3

In the paper: Reinforcement learning methods for continuous-time Markov decision problems, the authors provide the following update rule for the Q-learning algorithm, when applied to Semi-Markov Decision Processes (SMDPs):

$Q^{(k+1)}(x,a) = Q^{(k)}(x,a) + \alpha_k [ \frac{1-e^{-\beta \tau}}{\beta}r(x,y,a) + e^{-\beta \tau} max_{a'} Q^{(k)}(y,a) - Q^{(k)}(x,a) ] $

where $\alpha_k$ is the learning rate, $\beta$ is the continuous time discount factor and $\tau$ is the time taken to transition from state $x$ to state $y$.

It is not clear to me what is the relationship between the sampled reward $r(x,y,a)$ and the reward rate $\rho(x,a)$ specified in the objective function $\mathbb{E}[ \int_{0}^{\infty} e^{-\beta t}\rho(x(t),a(t)) dt ]$.
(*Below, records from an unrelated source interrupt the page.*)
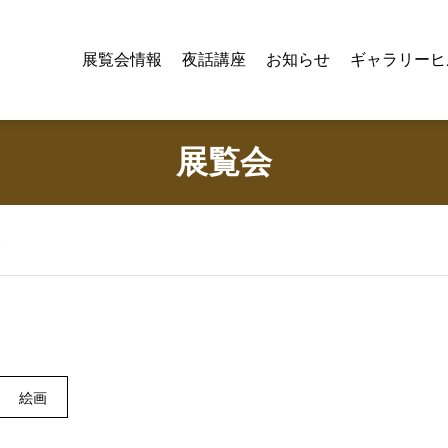
展覧会情報
夜話講座
お知らせ
ギャラリーヒ
展覧会
展
絵画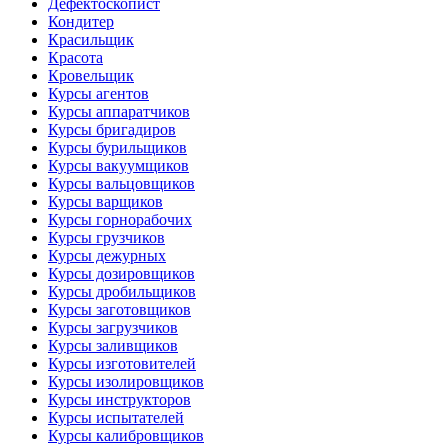
Дефектоскопист
Кондитер
Красильщик
Красота
Кровельщик
Курсы агентов
Курсы аппаратчиков
Курсы бригадиров
Курсы бурильщиков
Курсы вакуумщиков
Курсы вальцовщиков
Курсы варщиков
Курсы горнорабочих
Курсы грузчиков
Курсы дежурных
Курсы дозировщиков
Курсы дробильщиков
Курсы заготовщиков
Курсы загрузчиков
Курсы заливщиков
Курсы изготовителей
Курсы изолировщиков
Курсы инструкторов
Курсы испытателей
Курсы калибровщиков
In particular, how do they determine $r(x,y,a)$ in the experiments in Section 6? In this experiment, they consider a routing problem in an M/M/2 queuing system, where the reward rate is: $c_1 n_1(t) + c_2 n_2(t)$. $c_1$ and $c_2$ are scalar cost factors and $n_1(t)$ and $n_2(t)$ are the number of customers in queue 1 and 2, respectively.